Paragraph (2) was not applicable to these proceedings. The transitional provisions in Regulation 15 state that the 2013 Regulations and Rules of Procedure apply in relation to all proceedings to which they relate. The 2013 Regulations apply to the Claimant's claim and the proceedings in relation to it after 29 July 2013. The exceptions in Regulation 15(2) are not in respect of all claims received by the Respondent before 29 July 2013 but only to those specified in that Regulation which does not include the claims brought by the Claimant.
The 2013 ET Rules
"5. Extending or shortening time
The Tribunal may, on its own initiative or on the application of a party extend or shorten any time limit specified in these Rules or in any decision, whether or not (in the case of an extension) it has expired.
…
51. End of claim
Where a claimant informs the Tribunal, either in writing or in the course of a hearing, that a claim, or part of it, is withdrawn, the claim, or part, comes to an end, subject to any application that the respondent may make for a costs, preparation time or wasted costs order.

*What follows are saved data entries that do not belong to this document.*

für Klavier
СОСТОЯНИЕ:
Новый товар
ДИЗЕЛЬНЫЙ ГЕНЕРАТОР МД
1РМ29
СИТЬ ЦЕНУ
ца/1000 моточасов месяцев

52. Dismissal following withdrawal
Where a claim, or part of it, has been withdrawn under rule 51, the Tribunal shall issue a judgment dismissing it (which means that the claimant may not commence a further claim against the respondent raising the same, or substantially the same, complaint) unless—
(a)the claimant has expressed at the time of withdrawal a wish to reserve the right to bring such a further claim and the Tribunal is satisfied that there would be legitimate reason for doing so; or
(b) the Tribunal believes that to issue such a judgment would not be in the interests of justice.
…
60. Decisions made without a hearing
Decisions made without a hearing shall be communicated in writing to the parties, identifying the Employment Judge who has made the decision.
…
62. Reasons
(1) The Tribunal shall give reasons for its decision on any disputed issue, whether substantive or procedural (including any decision on an application for reconsideration or for orders for costs, preparation time or wasted costs).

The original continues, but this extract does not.